Nefsi İlah: Bir kimsenin, Allah indinde haram mı helal mı olduğunu dikkate almadan nefsinin her istediğini yapması ve yaptığı işi, Allah emretmiş peygamber söylemiş bile olsa, eğer nefsi istemiyorsa o işi yapmaz. İşte bu kimse nefsine itaat ettiği şekilde, başkalarını da itaat ediyorsa o kimseleri ilah ve mabut edinmediğini söylese de,tanrı edinmiş olur. Allah'tan başkasına bu şekilde itaat eden kimse, itaat ettiği kimseye secde etmemekle ve dili ile onun ilah olduğunu söylememekle, şirkten kurtulamaz. İbn Cerir, "Allah'ın koyduğu helal ve haramı dikkate almadan nefsinin arzusuna göre davranan kimse, nefsini ilah edinmiş olur" demektedir. El-Cessas ise "Böyle bir kimse Allah'a itaat ettiği gibi nefsine itaat eder" derken, Zemahşeri, "Nefsinin yönlendirdiği gibi hareket eden kimse, nefsine tıpkı Allah'a itaat ettiği gibi itaat etmektedir." 45/.23 - (Ey Muhammed!) Hevâ ve hevesini kendine ilâh edinen, Allah'ın kendi ilmi dahilinde saptırdığı, kulağını ve kalbini mühürleyip gözüne perde çektiği kimseyi görüyor musun? Şimdi onu Allah'tan başka kim hidâyete erdirebilir? Hala düşünmez misiniz? Buyurmaktadır.

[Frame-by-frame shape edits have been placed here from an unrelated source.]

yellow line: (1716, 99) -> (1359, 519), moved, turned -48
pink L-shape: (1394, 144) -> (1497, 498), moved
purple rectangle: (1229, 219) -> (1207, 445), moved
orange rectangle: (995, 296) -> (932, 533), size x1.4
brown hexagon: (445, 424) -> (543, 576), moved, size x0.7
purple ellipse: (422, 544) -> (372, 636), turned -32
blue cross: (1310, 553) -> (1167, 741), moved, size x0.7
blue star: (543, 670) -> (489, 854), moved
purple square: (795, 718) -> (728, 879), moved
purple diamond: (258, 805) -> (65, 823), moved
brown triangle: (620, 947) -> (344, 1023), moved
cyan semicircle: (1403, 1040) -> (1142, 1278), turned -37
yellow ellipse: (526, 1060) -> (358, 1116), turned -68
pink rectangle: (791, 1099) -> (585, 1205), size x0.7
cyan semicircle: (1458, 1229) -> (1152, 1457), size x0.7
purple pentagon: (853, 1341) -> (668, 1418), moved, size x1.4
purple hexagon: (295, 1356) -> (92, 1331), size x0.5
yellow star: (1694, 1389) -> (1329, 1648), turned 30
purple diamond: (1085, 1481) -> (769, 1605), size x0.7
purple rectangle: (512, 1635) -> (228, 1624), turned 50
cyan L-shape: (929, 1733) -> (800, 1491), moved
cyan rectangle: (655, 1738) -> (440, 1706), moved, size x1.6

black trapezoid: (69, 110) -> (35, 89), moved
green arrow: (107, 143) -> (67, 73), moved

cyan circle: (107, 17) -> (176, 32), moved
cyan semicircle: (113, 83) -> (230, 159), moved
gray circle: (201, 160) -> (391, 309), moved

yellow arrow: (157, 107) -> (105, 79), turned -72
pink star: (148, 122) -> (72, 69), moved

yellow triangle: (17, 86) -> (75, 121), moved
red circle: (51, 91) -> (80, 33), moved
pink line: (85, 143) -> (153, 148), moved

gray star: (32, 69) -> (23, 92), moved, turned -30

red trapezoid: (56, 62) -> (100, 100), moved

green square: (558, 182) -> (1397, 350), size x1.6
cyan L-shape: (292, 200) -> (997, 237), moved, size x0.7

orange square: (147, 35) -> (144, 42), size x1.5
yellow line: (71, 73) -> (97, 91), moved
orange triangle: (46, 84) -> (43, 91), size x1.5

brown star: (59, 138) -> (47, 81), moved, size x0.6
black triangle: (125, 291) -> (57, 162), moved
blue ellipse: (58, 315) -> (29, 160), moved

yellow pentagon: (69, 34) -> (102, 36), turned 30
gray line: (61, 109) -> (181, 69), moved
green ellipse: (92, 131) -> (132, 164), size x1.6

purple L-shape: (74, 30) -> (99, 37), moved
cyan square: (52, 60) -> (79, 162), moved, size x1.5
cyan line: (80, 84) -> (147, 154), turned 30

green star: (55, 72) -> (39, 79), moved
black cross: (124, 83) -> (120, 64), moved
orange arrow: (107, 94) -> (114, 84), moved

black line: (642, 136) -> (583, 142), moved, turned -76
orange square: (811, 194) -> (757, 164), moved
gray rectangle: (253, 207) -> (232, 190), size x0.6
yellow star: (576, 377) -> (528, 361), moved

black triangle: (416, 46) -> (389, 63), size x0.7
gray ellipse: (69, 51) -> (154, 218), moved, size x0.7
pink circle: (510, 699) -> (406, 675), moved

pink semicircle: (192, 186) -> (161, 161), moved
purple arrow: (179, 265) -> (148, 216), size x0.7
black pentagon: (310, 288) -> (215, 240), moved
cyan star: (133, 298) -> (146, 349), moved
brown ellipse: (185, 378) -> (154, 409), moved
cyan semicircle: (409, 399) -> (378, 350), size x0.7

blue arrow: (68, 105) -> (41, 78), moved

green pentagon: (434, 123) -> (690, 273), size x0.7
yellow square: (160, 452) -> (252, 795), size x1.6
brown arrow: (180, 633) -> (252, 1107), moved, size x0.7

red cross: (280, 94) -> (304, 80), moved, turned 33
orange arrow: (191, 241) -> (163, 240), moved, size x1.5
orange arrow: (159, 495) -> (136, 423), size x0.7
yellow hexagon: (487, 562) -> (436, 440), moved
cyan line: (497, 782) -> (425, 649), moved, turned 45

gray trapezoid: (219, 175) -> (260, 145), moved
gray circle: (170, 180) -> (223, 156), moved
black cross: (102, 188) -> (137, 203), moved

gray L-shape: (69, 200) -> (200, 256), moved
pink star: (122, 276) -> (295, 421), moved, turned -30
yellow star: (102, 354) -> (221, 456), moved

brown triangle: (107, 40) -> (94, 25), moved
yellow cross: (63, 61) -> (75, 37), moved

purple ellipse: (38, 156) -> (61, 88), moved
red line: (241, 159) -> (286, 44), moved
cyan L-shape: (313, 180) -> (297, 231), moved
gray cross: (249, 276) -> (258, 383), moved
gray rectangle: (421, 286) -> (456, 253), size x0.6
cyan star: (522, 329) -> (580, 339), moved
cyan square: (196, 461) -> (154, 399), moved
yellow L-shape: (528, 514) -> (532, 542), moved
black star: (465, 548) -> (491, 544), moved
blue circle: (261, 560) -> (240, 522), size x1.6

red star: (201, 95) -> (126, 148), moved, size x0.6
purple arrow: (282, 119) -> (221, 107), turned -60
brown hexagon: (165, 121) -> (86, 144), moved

Tagut; Asilik, kötülük, şeytanlık, kibir, fesad, cimrilik, açgözlülük, azgınlık ve yalancılıkla hükmeden zorbaların zorbalıkları ölümle de olsa bir gün söner, lanetle anılırlar. Hak ve iyilik taraftarları olanlar yoksulluk ve sıkıntı içinde bulunsalar bile sonsuza kadar aziz olarak güzel hatıraları baki kalır. Bu gün olmazsa yarın mutlaka mutlu olurlar. ‘’2/256.Dinde zorlama yoktur. Artık doğrulukla eğrilik birbirinden ayrılmıştır. O halde kim tâğutu reddedip Allah'a inanırsa, kopmayan sağlam kulpa yapışmıştır. Allah işitir ve bilir.’’buyurmaktadır.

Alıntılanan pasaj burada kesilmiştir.